* **EXERCISE DETAILS**:
Beginning with the line below that contains "can’t be bothered to update the old systems." and ending with the line that contains "especially when lightweight", copy every line exactly. Copy nothing else.

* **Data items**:
****
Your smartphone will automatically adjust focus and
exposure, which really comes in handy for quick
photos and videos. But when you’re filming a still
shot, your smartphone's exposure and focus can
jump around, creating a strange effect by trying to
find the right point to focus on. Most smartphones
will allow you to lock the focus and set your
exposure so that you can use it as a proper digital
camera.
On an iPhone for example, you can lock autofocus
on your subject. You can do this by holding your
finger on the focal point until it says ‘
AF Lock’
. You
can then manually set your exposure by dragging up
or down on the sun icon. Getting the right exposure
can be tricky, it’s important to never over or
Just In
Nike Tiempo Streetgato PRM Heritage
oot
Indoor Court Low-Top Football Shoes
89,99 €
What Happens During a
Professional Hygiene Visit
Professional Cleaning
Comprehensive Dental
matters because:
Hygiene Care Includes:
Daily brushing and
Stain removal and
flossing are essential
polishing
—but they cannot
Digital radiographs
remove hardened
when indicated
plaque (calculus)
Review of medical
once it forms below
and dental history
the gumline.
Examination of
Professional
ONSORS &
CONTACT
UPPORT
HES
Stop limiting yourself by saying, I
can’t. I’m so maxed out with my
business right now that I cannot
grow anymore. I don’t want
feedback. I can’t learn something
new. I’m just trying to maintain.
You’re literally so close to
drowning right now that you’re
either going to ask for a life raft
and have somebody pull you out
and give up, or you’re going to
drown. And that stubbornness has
****
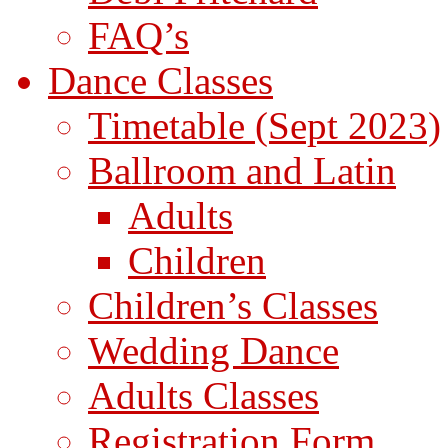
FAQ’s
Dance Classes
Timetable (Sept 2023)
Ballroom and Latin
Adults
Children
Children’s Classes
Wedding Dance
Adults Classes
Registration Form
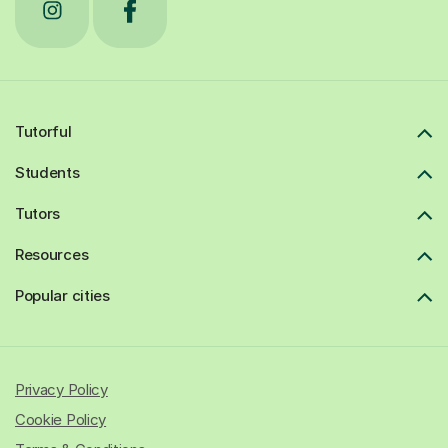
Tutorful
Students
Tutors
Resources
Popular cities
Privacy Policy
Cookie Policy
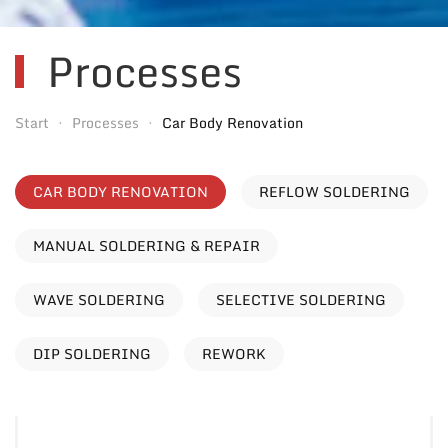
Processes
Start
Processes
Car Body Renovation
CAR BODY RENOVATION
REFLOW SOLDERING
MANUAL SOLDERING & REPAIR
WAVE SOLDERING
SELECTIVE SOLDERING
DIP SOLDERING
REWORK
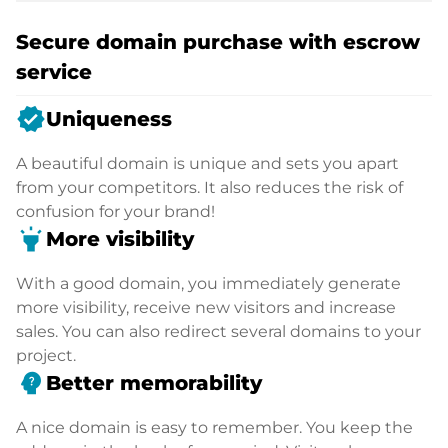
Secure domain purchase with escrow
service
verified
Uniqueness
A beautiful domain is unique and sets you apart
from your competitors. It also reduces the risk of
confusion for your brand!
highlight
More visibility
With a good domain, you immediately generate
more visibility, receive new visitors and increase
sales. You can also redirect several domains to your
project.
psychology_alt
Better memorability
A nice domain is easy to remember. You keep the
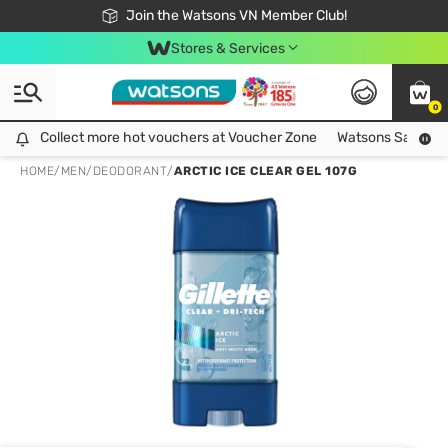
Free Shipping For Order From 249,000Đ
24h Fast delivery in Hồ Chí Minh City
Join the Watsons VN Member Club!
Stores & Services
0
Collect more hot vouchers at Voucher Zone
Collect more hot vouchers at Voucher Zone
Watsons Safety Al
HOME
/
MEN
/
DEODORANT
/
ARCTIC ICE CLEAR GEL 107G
****
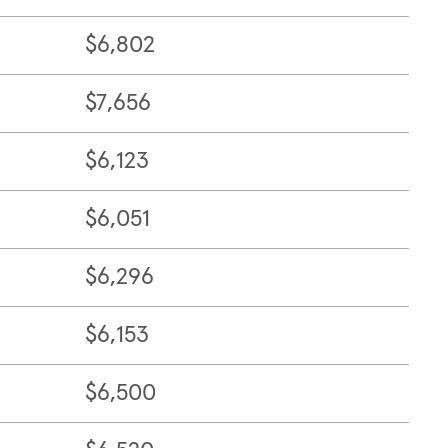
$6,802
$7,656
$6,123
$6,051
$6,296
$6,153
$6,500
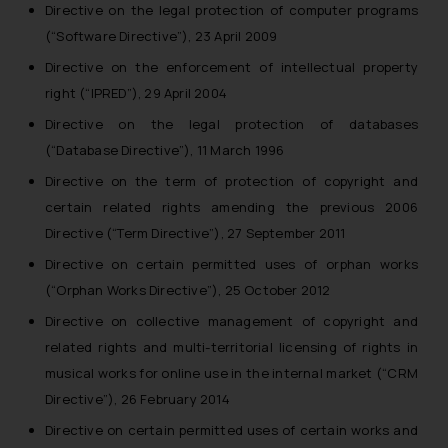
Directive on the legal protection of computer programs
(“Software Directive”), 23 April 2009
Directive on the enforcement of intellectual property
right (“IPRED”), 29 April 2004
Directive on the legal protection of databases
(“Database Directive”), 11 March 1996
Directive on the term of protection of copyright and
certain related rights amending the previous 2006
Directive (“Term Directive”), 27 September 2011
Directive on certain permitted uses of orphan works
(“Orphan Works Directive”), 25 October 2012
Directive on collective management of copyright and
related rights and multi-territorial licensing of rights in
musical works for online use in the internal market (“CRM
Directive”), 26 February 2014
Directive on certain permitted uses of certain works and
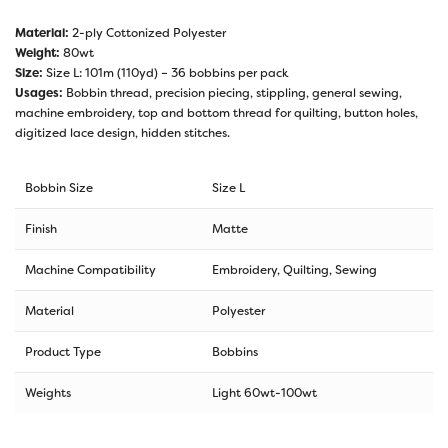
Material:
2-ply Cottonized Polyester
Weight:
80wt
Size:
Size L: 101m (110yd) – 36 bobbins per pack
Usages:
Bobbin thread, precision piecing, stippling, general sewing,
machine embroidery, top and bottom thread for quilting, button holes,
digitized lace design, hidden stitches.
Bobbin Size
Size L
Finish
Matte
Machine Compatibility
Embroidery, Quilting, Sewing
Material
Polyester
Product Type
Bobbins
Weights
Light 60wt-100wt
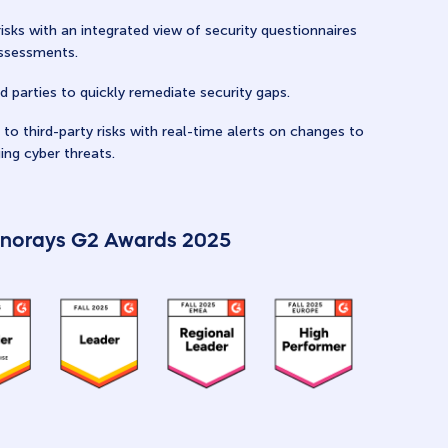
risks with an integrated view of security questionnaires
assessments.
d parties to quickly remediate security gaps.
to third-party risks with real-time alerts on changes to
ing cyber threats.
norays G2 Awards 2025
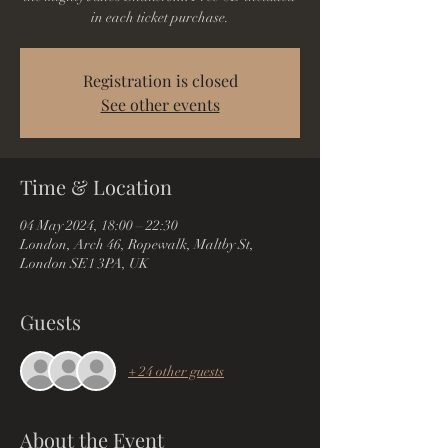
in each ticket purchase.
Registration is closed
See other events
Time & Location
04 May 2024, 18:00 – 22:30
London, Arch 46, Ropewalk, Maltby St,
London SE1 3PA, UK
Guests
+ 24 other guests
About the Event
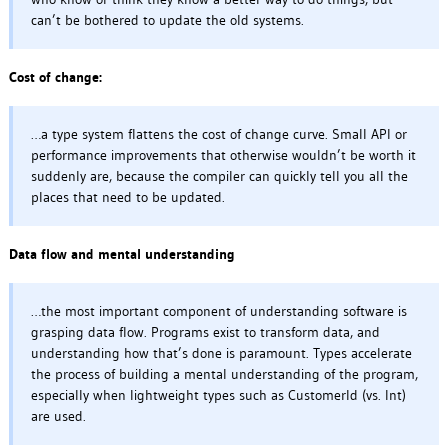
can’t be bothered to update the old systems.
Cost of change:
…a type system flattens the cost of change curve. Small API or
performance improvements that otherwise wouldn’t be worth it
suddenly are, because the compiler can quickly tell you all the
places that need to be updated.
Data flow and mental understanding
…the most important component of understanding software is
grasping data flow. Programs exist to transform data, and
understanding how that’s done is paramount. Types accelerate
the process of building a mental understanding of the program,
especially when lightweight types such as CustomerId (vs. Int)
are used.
****
* **EXERCISE RESPONSE**:
can’t be bothered to update the old systems.
Cost of change:
…a type system flattens the cost of change curve. Small API or
performance improvements that otherwise wouldn’t be worth it
suddenly are, because the compiler can quickly tell you all the
places that need to be updated.
Data flow and mental understanding
…the most important component of understanding software is
grasping data flow. Programs exist to transform data, and
understanding how that’s done is paramount. Types accelerate
the process of building a mental understanding of the program,
especially when lightweight types such as CustomerId (vs. Int)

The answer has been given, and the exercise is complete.